Fundamental string operators and functions. The ANSI C++ standard does not specify the implementation details for the string class, and differences between compilers are easy to find. For example, the compiler used for this example creates strings with a minimum capacity of 15 characters (leaving space for additional characters before the string must grow), but not all string classes share this behavior.
  1. The program constructs four string objects: s1 through s4. Three string functions, size, length, and capacity, illustrate objects calling their functions with the dot and arrow operators. The size and length functions are synonyms - they are different names for the same operation: the number of characters currently stored in a string object. capacity is the maximum number of characters the string can store without growing. cout, endl, and inserter operator, <<, recognize string objects and operate as expected. The program must dereference s4 to print it because it is a string pointer.
  2. string objects manage their data as character arrays. s2 and s3 illustrate a compiler creating objects with a minimum capacity of 15 characters but only filling five elements. The picture also illustrates that the elements in a string object use the same zero-indexing notation as arrays.

string Operators

In contrast to C-strings, the string class supports numerous operators that operate intuitively on the string's contents. Assigning a new meaning to an existing operator is called overloading and is described in chapter 10.

Operator Meaning Example
= Copies the contents of s3 to s1
Copies a C-string to string object s
s1 = s2;
s = "Hello, World!"
+ Concatenates s1 and s2; assignment stores the result in s s = s1 + s2;
+= Concatenation with assignment; left operand must be a variable s += s2
== Test for equality if (s1 == s2) . . .
!= Test for inequality if (s1 != s2) . . .
<, <=, >, >= Relational operators if (s1 < s2) . . .
[] and at() Character access char c = s1[i];
char c = s1.at(i);
<< and >> Input and output cout << s1;
cin >> s1;
string class operators. The string class overrides or reuses many basic C++ operators to make them work with string objects. For a program to use the string operators, at least one operand must be a string object. Furthermore:

 

#include <iostream>
#include <string>
using namespace std;

int main()
{
    string    s1 = "Hello";
    string    s2 = "World";
    string    s3 = s1;
    string    s4(s2);

    cout << s1 << "|" << s2 << endl;			// Hello|World
    cout << s3 << "|" << s4 << endl;			// Hello|World

    if (s1 == s2)					// s1 not equals s2
        cout << "s1 equals s2" << endl;
    else
        cout << "s1 not equals s2" << endl;

    if (s1 == s3)					// s1 equals s3
        cout << "s1 equals s3" << endl;
    else
        cout << "s1 not equals s3" << endl;

    s1 += ", ";
    s2 += "!";
    string    s5 = s1 + s2;
    cout << s5 << endl;					// Hello, World!
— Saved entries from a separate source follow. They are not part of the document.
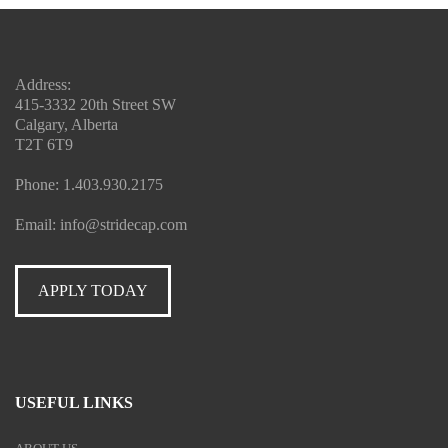
Address:
415-3332 20th Street SW
Calgary, Alberta
T2T 6T9
Phone:
1.403.930.2175
Email:
info@stridecap.com
APPLY TODAY
USEFUL LINKS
    for (size_t i = 0; i < s5.length(); i++)		// Hello, World!
        cout << s5[i];
    cout << endl;

    for (size_t i = 0; i < s5.length(); i++)		// Hello, World!
        cout << s5.at(i);
    cout << endl;

    string	s6 = "Apple";
    string	s7 = "Zebra";

    if (s6 < s7)
        cout << s6 << " precedes " << s7 << endl;	// Apple precedes Zebra
    if (s7 > s6)
    cout << s7 << " succeeds " << s6 << endl;		// Zebra succeeds Apple

    return 0;
}
string operator and function examples. The program output, shown as comments, demonstrates the behaviors of the operators and functions.